Почти весь день графиня, вместе с шевалье де Куньяром, осматривала выдолбленный в скале «Тайный зал для посвященных», два подземных хода, ведущих из него через гранитное тело горы — один к реке, другой в лес; подземелье, пронизывающее остальную часть плато, на котором высился Шварценгрюнден… А теперь, при свете предзакатного солнца и двух светильников, она сидела над старинным планом замка, составленным его строителями и дополненным теми, кто достраивал, перестраивал и укреплял Шварценгрюнден.
— Что это за корабль, де Куньяр? Ты что-нибудь слышал о нем?
— Почему вас заинтересовал корабль, графиня? — со свойственной ему бестактностью спросил шевалье, громыхая голосом словно мешком, набитым старыми подковами. — Сюда, испепели меня молния святого Стефания, прибыл не корабль, а моряк. Который всего лишь уверяет, что он служил на этом корабле, а потому желает поговорить с владелицей замка.
— Будь вы чуточку умнее, верный хранитель Шварценгрюндена, вы бы сами поинтересовались, что это за «Святая Джозефина». Тем более что всякие святые — Стефании, Джозефины и прочие — по вашей части. Впрочем, черт с ним, впустите этого Кшиштофа. Вдруг он что-нибудь знает о Гяуре.
— Я подумал о том же, — тяжело просопел де Куньяр. — Что ни говори, а Кшиштоф все же поляк.
— Но если окажется, что и этот прибыл по совету новоявленных братьев рыцарского ордена тамплиеров, — сбросьте его со стены, — остановила она управителя замки уже около двери.

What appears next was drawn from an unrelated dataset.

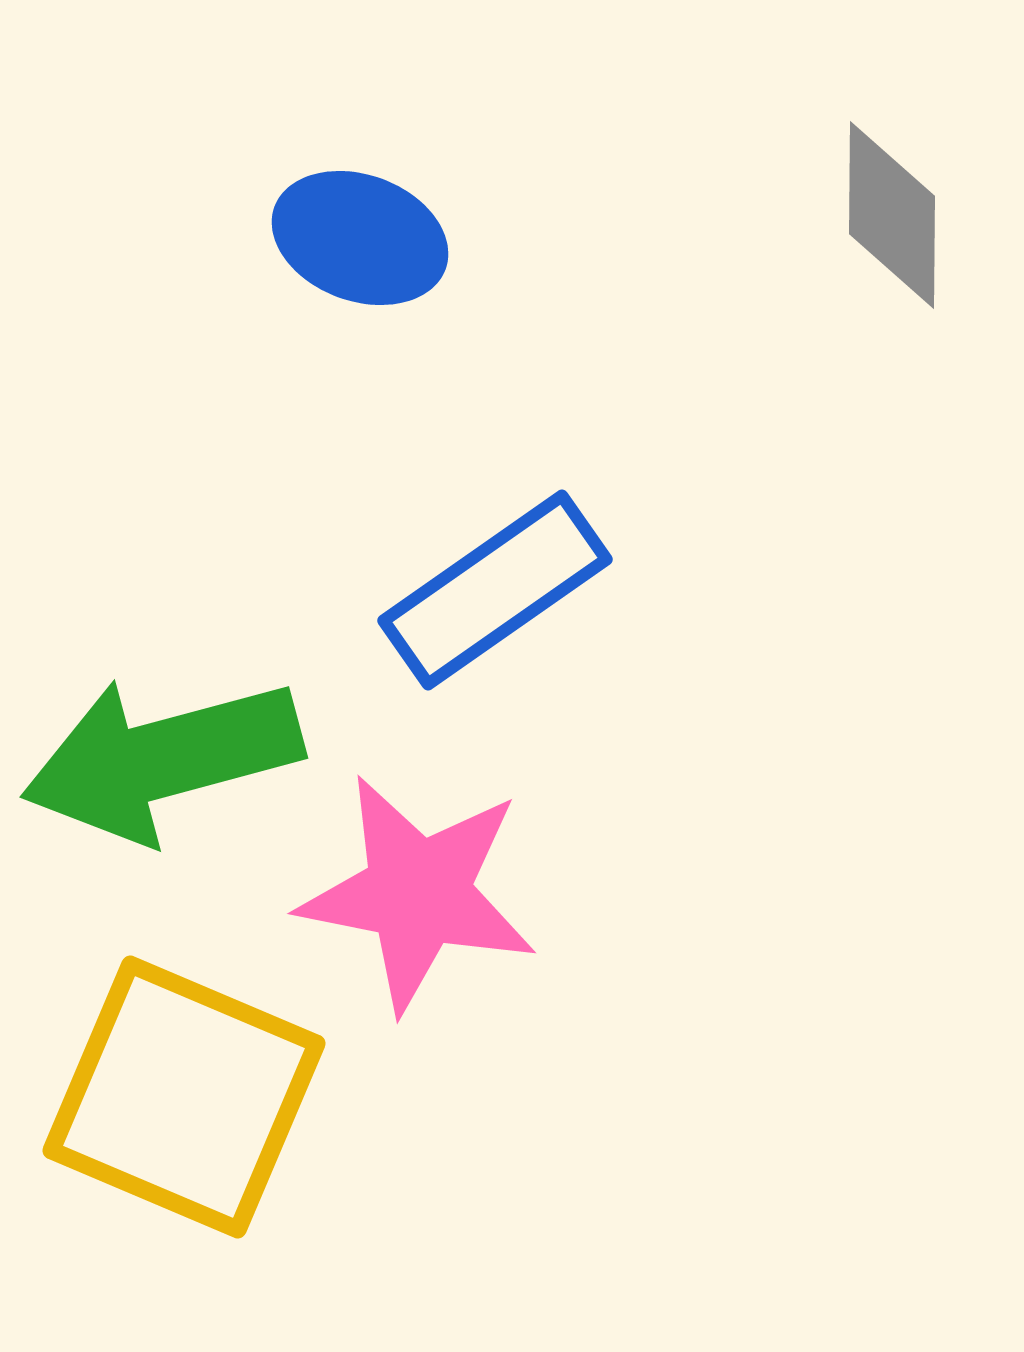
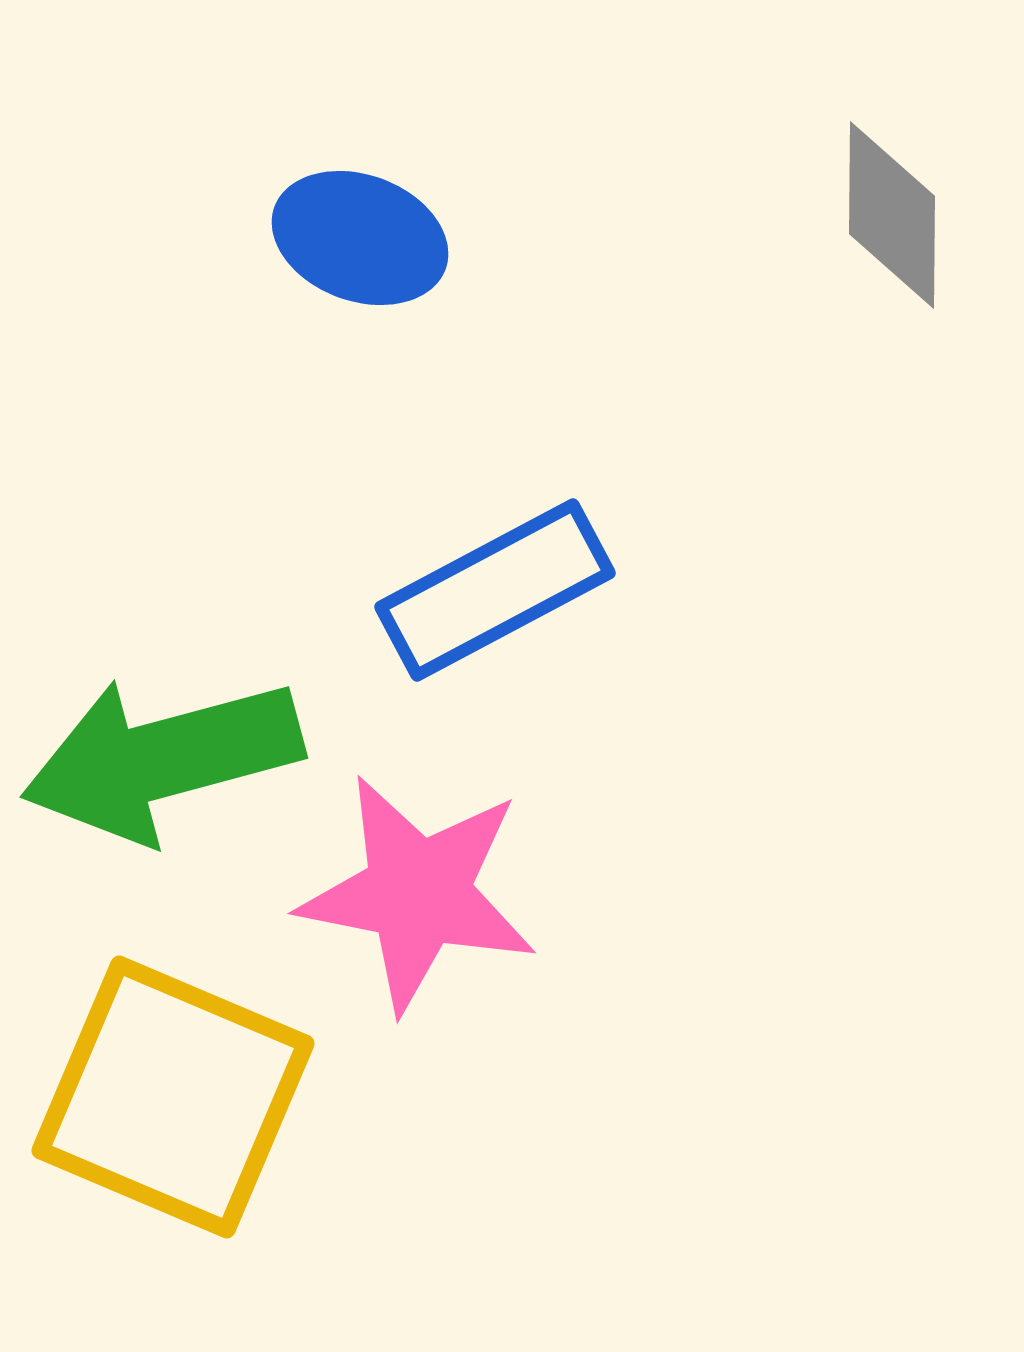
blue rectangle: rotated 7 degrees clockwise
yellow square: moved 11 px left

— Кто только не оступался на стенах нашего богоугодного замка, — пожал могучими, затянутыми в куртку из толстой кожи, со множеством кольчужных побрякушек, плечами де Куньяр.
Графиня отложила в сторону план замка и, подойдя к камину, несколько минут стояла над ним, глядя прямо в огонь и грея озябшие пальцы. Весна в этом году была затяжной. Она то одаривала теплом, то вновь буранила так, словно вот-вот должны были вернуться рождественские морозы. Однако это не помешало Диане оставить более теплый и уютный дворец графа де Корнеля в Париже и прибыть на несколько дней сюда, в мрачный Шварценгрюнден.

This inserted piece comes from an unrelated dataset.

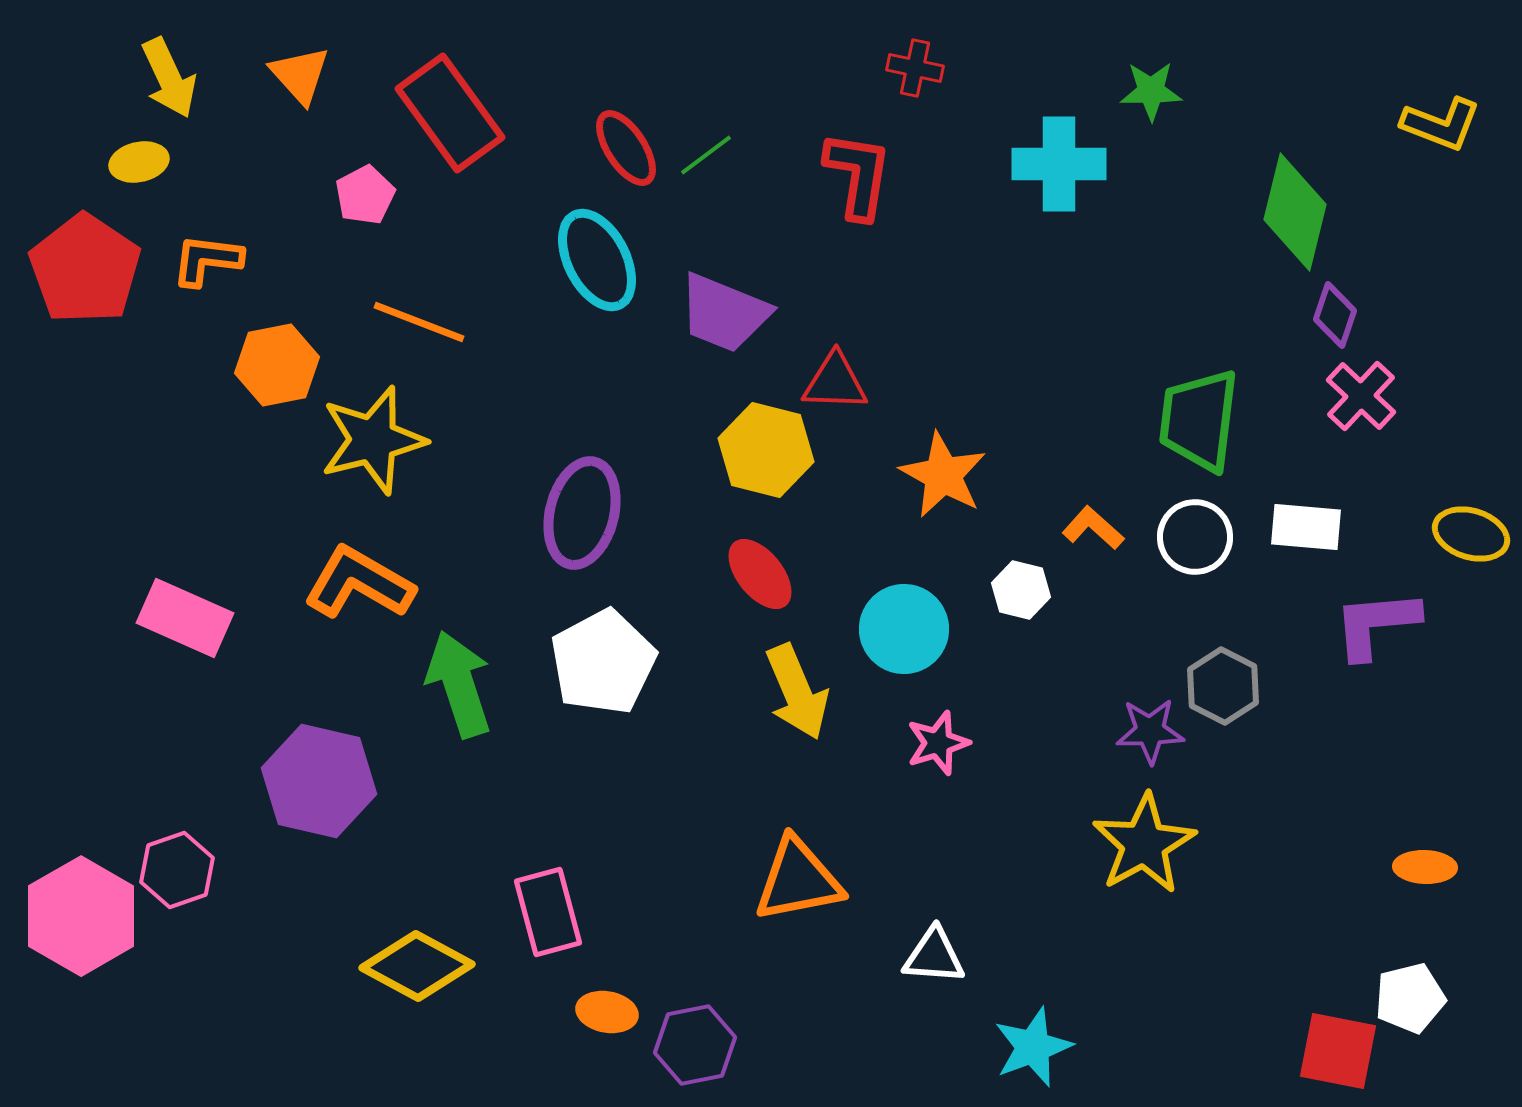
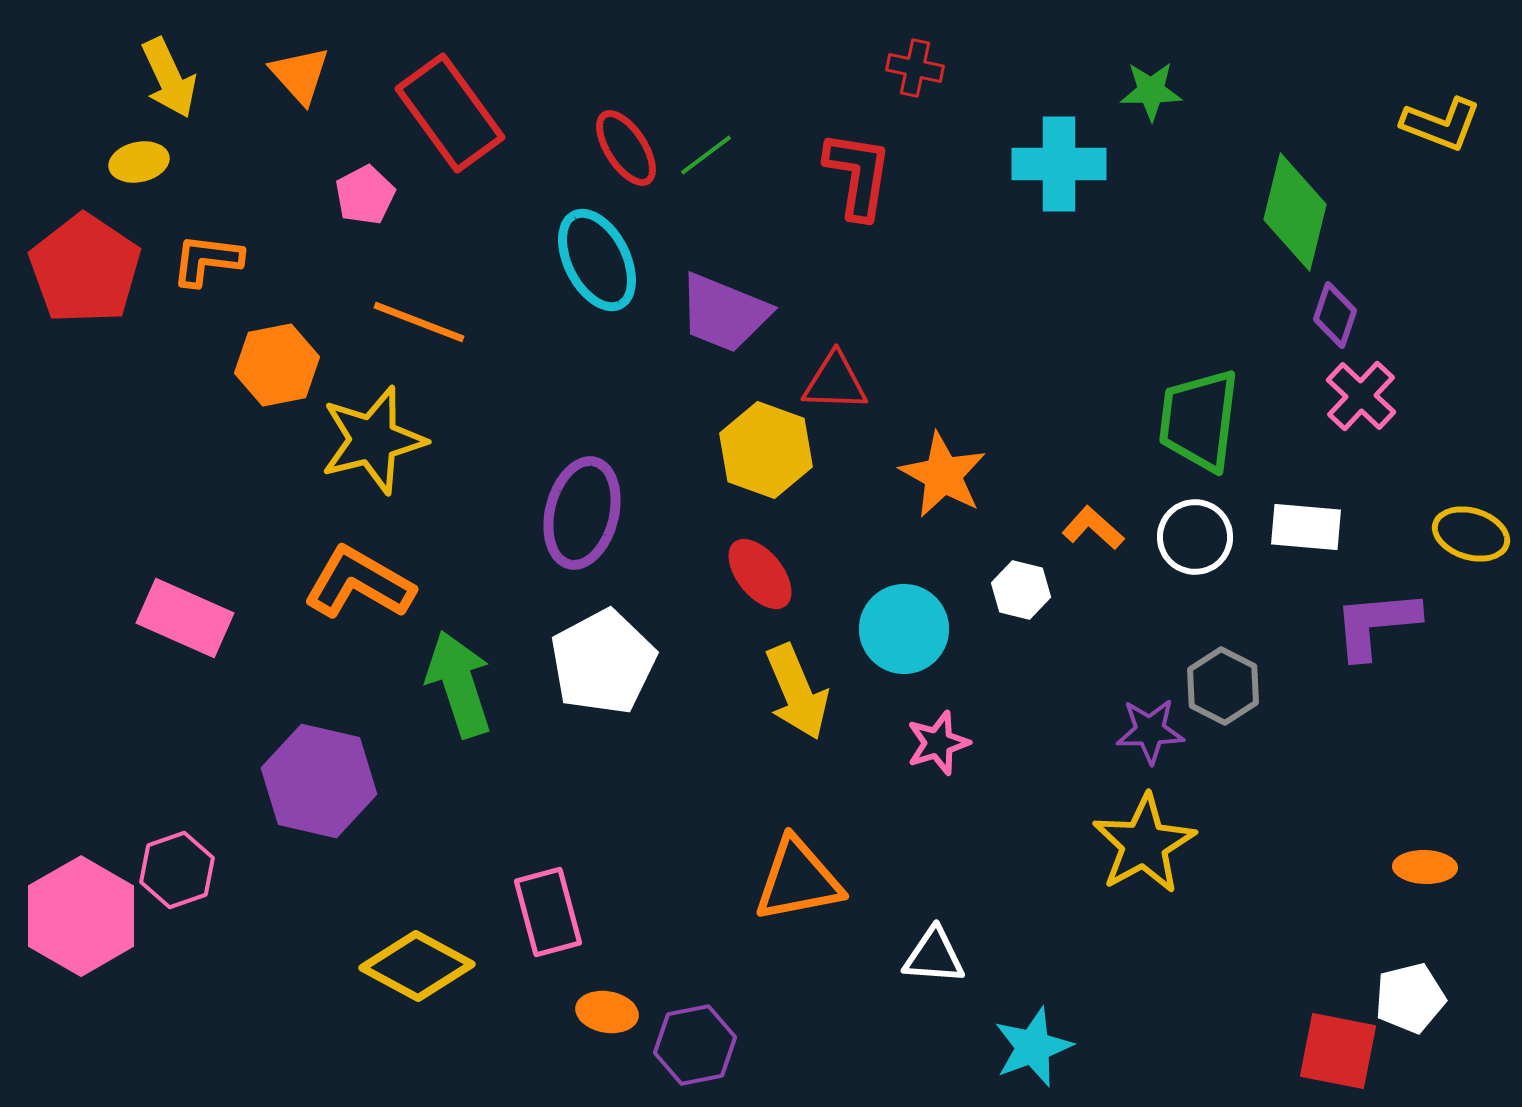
yellow hexagon at (766, 450): rotated 6 degrees clockwise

Бывали времена, когда интерес Дианы де Ляфер к тайнам тамплиеров резко угасал, однако каждый раз случалось нечто такое, что заставляло ее вновь и вновь обращаться к святилищам этого ордена. Причем привлекала ее не столько возможность обнаружить сокровища, сколько сами авантюры, связанные с их поиском.
Вот и недавно один из архивариусов короля, с которым графиня завязала небескорыстную дружбу, неожиданно представил ей доклад некоего тайного осведомителя короля Филиппа Красивого, одного из тех, кто в течение двух лет выслеживал высших руководителей ордена, составляя для будущих следователей по их делу тайное досье. Так вот, в этом докладе ясно было сказано, что определенная часть сокровищ все же припрятана тамплиерами в замке Шварценгрюнден. Это был неприкасаемый запас ордена на тот черный день, в пришествие которого магистр его и казначей ордена не верили, но к которому тем не менее готовились.
«Видно, так уж прокляты мы судьбой — всю жизнь гоняться за сокровищами тамплиеров», — извиняющимся тоном сообщила она супругу, от которого уже не считала необходимым скрывать свое пристрастие.
— Если вы войдете в историю Франции как открывательница величайшей из ее тайн, это не оскорбит ни меня, ни род Корнелей, — со свойственной всякому дипломату вычурностью смирился с ее причудой помощник министра иностранных дел.